EXERCISE DETAILS: When the data below is printed, every line must match exactly and the images must be absent.

Stored records
• • • • • • •
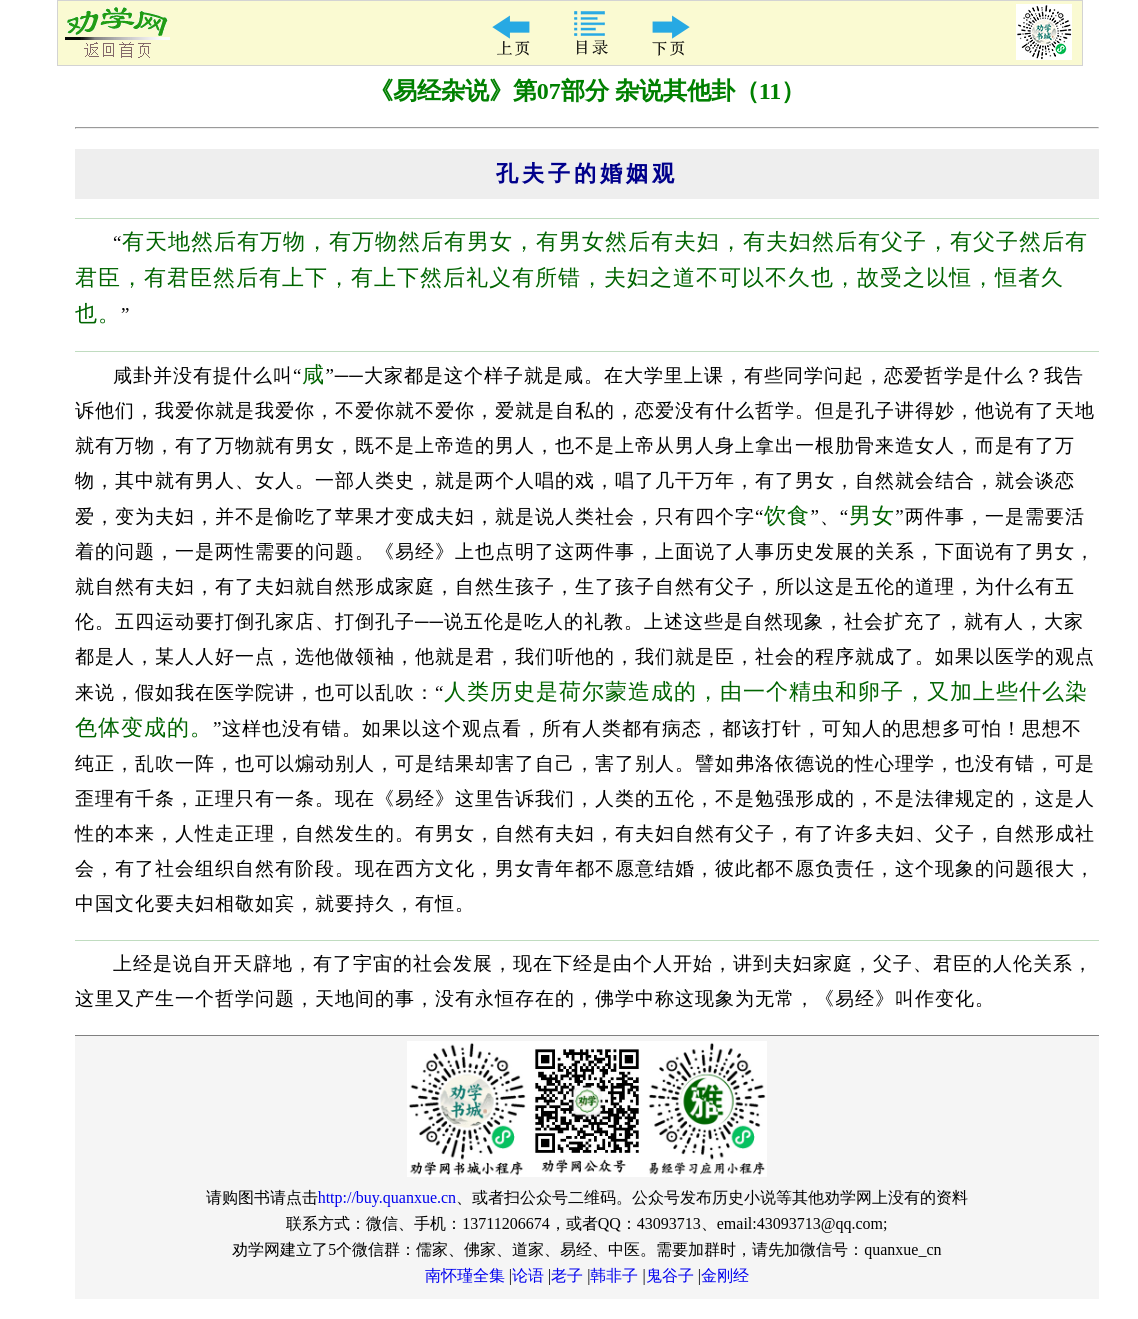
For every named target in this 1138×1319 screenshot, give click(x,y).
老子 (567, 1275)
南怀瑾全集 (465, 1275)
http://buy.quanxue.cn (387, 1197)
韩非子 (614, 1275)
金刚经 (725, 1275)
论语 (528, 1275)
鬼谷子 (670, 1275)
• • • • • • •
ANSWER BELOW:
For every named target in this 1138×1319 screenshot, give click(x,y).
老子 (567, 1275)
南怀瑾全集 (465, 1275)
http://buy.quanxue.cn (387, 1197)
韩非子 (614, 1275)
金刚经 (725, 1275)
论语 (528, 1275)
鬼谷子 (670, 1275)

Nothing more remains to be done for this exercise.